Cela fait deux ans qu’on alerte sur des manques de places. Tout est en train de déborder dans tous les départements. Aujourd’hui dans le Var, alors qu’on était jusque-là très bien lotis, on a un délai moyen de 90 jours… et en Île-de-France, c’est six mois d’attente.
explique Patrice Bessone, directeur d’auto-école à Toulon et représentant du secteur au sein de Mobilians. Ce blocage est accentué depuis janvier 2024 par l’ouverture du permis aux candidats de 17 ans, ce qui a mécaniquement accru le volume de demandes. Résultat : les familles voient leur budget alourdi, avec un taux de réussite plafonné à 55 %, obligeant souvent les jeunes à financer plusieurs tentatives.

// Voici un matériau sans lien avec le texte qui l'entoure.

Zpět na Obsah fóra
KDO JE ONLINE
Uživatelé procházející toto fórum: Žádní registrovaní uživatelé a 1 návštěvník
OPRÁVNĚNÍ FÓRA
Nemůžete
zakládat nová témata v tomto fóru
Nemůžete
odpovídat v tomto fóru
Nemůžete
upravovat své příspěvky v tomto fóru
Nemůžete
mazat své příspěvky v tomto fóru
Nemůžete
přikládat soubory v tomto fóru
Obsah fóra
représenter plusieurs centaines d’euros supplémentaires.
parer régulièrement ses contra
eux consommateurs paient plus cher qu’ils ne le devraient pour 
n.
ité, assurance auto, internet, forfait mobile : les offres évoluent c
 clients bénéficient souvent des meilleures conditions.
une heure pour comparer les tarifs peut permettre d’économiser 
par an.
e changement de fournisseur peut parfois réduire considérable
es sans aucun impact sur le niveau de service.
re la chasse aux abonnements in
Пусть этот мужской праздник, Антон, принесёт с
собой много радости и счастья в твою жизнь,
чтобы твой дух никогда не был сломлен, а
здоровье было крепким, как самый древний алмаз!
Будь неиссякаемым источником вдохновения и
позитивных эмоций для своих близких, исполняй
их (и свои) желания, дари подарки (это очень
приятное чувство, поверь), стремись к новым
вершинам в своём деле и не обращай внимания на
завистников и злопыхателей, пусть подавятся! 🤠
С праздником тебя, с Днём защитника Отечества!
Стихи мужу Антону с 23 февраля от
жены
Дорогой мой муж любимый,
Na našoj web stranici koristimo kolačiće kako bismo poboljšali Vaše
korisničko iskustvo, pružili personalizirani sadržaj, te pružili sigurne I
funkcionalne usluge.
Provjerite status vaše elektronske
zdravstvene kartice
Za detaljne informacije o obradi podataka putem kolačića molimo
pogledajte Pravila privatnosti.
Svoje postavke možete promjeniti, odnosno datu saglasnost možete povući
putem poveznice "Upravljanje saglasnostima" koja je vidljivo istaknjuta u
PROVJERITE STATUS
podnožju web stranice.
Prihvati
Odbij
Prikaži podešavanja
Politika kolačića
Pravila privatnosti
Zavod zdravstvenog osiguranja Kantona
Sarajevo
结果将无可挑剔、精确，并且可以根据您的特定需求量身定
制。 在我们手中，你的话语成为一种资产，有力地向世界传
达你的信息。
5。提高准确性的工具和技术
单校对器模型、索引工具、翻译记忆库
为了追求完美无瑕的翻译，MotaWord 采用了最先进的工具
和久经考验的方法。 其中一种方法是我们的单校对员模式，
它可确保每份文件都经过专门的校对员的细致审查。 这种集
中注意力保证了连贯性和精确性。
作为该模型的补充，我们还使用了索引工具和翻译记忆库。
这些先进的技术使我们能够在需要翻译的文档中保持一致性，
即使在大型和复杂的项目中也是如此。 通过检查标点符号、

💼 Recrutements bloqués et bras de fer budgétaire
Face à cette impasse, les auto-écoles réclament le recrutement de 150 inspecteurs supplémentaires pour fluidifier l’accès à l’examen. Mais la mesure est suspendue au vote d’un futur projet de loi de finances, freinant toute avancée immédiate. En attendant, syndicats et fédérations intensifient leur lobbying auprès de Bercy et des parlementaires.
Autre revendication : augmenter le volume d’heures obligatoires de conduite de 20 à 28 heures, afin d’améliorer la préparation des candidats et de réduire le nombre d’échecs. Une réforme qui aurait un double effet : renforcer la sécurité routière mais aussi accroître mécaniquement le chiffre d’affaires des auto-écoles, un secteur déjà fragilisé par la concurrence des plateformes numériques de conduite.

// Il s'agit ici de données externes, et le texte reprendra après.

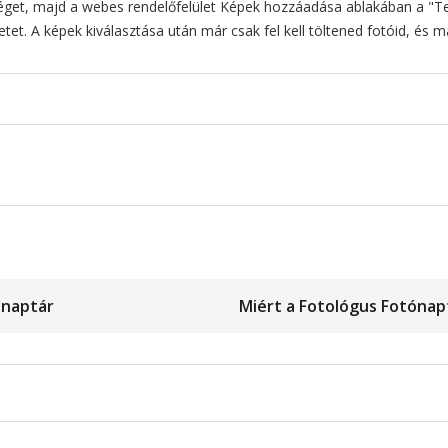
séget, majd a webes rendelőfelület Képek hozzáadása ablakában a "T
etet. A képek kiválasztása után már csak fel kell töltened fotóid, és 
ónaptár
Miért a Fotológus Fotónap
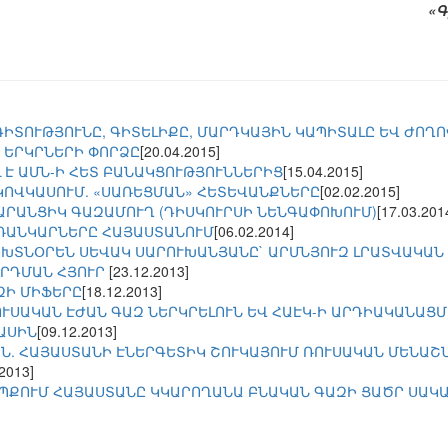
«Գ
ԳԻՏՈՒԹՅՈՒՆԸ, ԳԻՏԵԼԻՔԸ, ՄԱՐԴԿԱՅԻՆ ԿԱՊԻՏԱԼԸ ԵՎ ԺՈՂ
 ԵՐԿՐՆԵՐԻ ՓՈՐՁԸ
[20.04.2015]
 Է ԱՄՆ-Ի ՀԵՏ ԲԱՆԱԿՑՈՒԹՅՈՒՆՆԵՐԻՑ
[15.04.2015]
ԿՈՎԿԱՍՈՒՄ. «ՍԱՌԵՑՄԱՆ» ՀԵՏԵՎԱՆՔՆԵՐԸ
[02.02.2015]
ՏԱՐԱՆՑԻԿ ԳԱԶԱՄՈՒՂ (ԴԻՍԿՈՒՐՍԻ ՆԵՆԳԱՓՈԽՈՒՄ)
[17.03.201
ՌԱՆԿԱՐՆԵՐԸ ՀԱՅԱՍՏԱՆՈՒՄ
[06.02.2014]
ՈԽՏՆՕՐԵՆ ՍԵՎԱԿ ՍԱՐՈՒԽԱՆՅԱՆԸ` ԱՐՄՆՅՈՒԶ ԼՐԱՏՎԱԿԱՆ
ՐԴՄԱՆ ՀՅՈՒՐ
[23.12.2013]
ԶԻ ՄԻՖԵՐԸ
[18.12.2013]
ՈՒՍԱԿԱՆ ԷԺԱՆ ԳԱԶ ՆԵՐԿՐԵԼՈՒՆ ԵՎ ՀԱԷԿ-Ի ԱՐԴԻԱԿԱՆԱՑ
ԱՍԻՆ
[09.12.2013]
Ն. ՀԱՅԱՍՏԱՆԻ ԷՆԵՐԳԵՏԻԿ ՇՈՒԿԱՅՈՒՄ ՌՈՒՍԱԿԱՆ ՄԵՆԱՇ
.2013]
ԵՊՔՈՒՄ ՀԱՅԱՍՏԱՆԸ ԿԿԱՐՈՂԱՆԱ ԲՆԱԿԱՆ ԳԱԶԻ ՑԱԾՐ ՍԱԿ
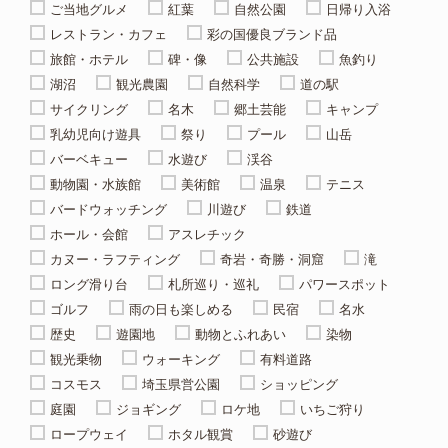
ご当地グルメ
紅葉
自然公園
日帰り入浴
レストラン・カフェ
彩の国優良ブランド品
旅館・ホテル
碑・像
公共施設
魚釣り
湖沼
観光農園
自然科学
道の駅
サイクリング
名木
郷土芸能
キャンプ
乳幼児向け遊具
祭り
プール
山岳
バーベキュー
水遊び
渓谷
動物園・水族館
美術館
温泉
テニス
バードウォッチング
川遊び
鉄道
ホール・会館
アスレチック
カヌー・ラフティング
奇岩・奇勝・洞窟
滝
ロング滑り台
札所巡り・巡礼
パワースポット
ゴルフ
雨の日も楽しめる
民宿
名水
歴史
遊園地
動物とふれあい
染物
観光乗物
ウォーキング
有料道路
コスモス
埼玉県営公園
ショッピング
庭園
ジョギング
ロケ地
いちご狩り
ロープウェイ
ホタル観賞
砂遊び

Pour les inspecteurs, réunis derrière le Snica-FO, l’enjeu dépasse la seule logistique. Ils dénoncent une surcharge de travail et l’absence de moyens humains adaptés à l’ampleur des demandes, pointant un désengagement progressif de l’État dans un service public pourtant essentiel à l’insertion professionnelle des jeunes.
👁 Œil de l’expert
L’allongement des délais pour passer le permis met en lumière un goulot d’étranglement structurel : la demande explose tandis que l’offre d’examinateurs reste rigide. Pour les familles, l’impact financier est considérable, car le coût moyen du permis en France dépasse déjà les 1 800 €. À l’échelle macroéconomique, ces blocages freinent aussi l’accès à l’emploi pour de nombreux jeunes, notamment en zones rurales où la voiture reste indispensable.
Si l’État ne débloque pas rapidement de nouveaux moyens humains et budgétaires, le risque est double : un renforcement des inégalités sociales d’accès au permis et un climat de tension durable entre les acteurs du secteur, déjà sous pression.